Yaklaşık 30 yıldır süren zombi salgınının ardından ana karadan ayrı bir adada annesi ve babasıyla yaşamını sürdüren 12 yaşındaki Spike, babasıyla ana karaya bir yolculuğun peşine düşerler. Nedeni bilinmeyen bir hastalıkla uğraşan annesi ise hasta yatağında yoğun halüsinasyonlar ve bitmek bilmeyen migrenle uğraşmaktadır. Spike’ın bu keşif yolculuğunu belirleyecek şey babasına karşı sorgulamaları ve annesini iyileştirme isteği olacaktır.

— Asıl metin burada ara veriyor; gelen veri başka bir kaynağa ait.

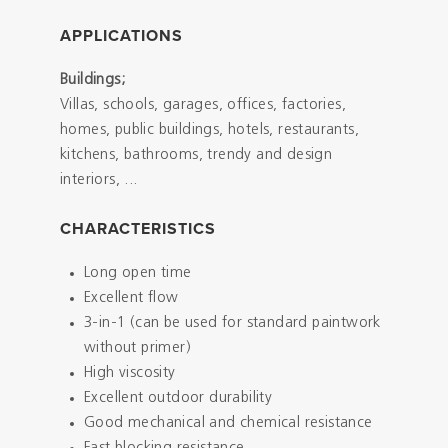
APPLICATIONS
Buildings;
Villas, schools, garages, offices, factories,
homes, public buildings, hotels, restaurants,
kitchens, bathrooms, trendy and design
interiors, ...
CHARACTERISTICS
Long open time
Excellent flow
3-in-1 (can be used for standard paintwork
without primer)
High viscosity
Excellent outdoor durability
Good mechanical and chemical resistance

Televizyondaki Teletabilerden, Tanrının Sessizliğine
Günümüzde sinemanın belki de en büyük sorunlarından ve sınırlamalarından biri de birbirine benzeyen, tekrarlayan ve yaratıcılıktan daha çok risk almanın daha minimalize edildiği eserler. Gün geçtikçe daha afişinden ya da tanıtımından ne izleyeceğimizi tahmin edebileceğimiz yapımlarla karşılaşıyoruz. Bu durum sinemanın genelinde ağırlığını hissettirse de daha çok gişe sinemasına sirayet etmiş vaziyette. Yedinci sanatın en büyük büyüsü olan yaratıcı kaygılara ve öznel perspektiflere özellikle ticari kapasitesi geniş işlerde çok daha az rastlıyoruz. Bu noktada Danny Boyle ve Alex Garland ikilisi seyircinin sinema koltuğuna otururken var olan tahmini beklentilerini tamamen kırarak oldukça özgün bir işe yelken açıyorlar. Bizi ilk iki filmin dünyasından bambaşka bir dünyaya götürerek kapısını araladıkları bu dünyayı başrol Spike’ın gözünden beraber katıldığımız bir yolculuk eşliğinde keşfetmemizi sağlıyorlar. Kurgunun çok yönlü işlediği, ses ve sinematografi öğelerinin enfes bir şekilde kurgulandığı, yer alınan dünyaya karşı sorgulamaların gerilimi yüksek bir şekilde yapıldığı ayrıca günümüz dünyasına dair çeşitli alegorilerle dolu bir maceraya atılıyoruz.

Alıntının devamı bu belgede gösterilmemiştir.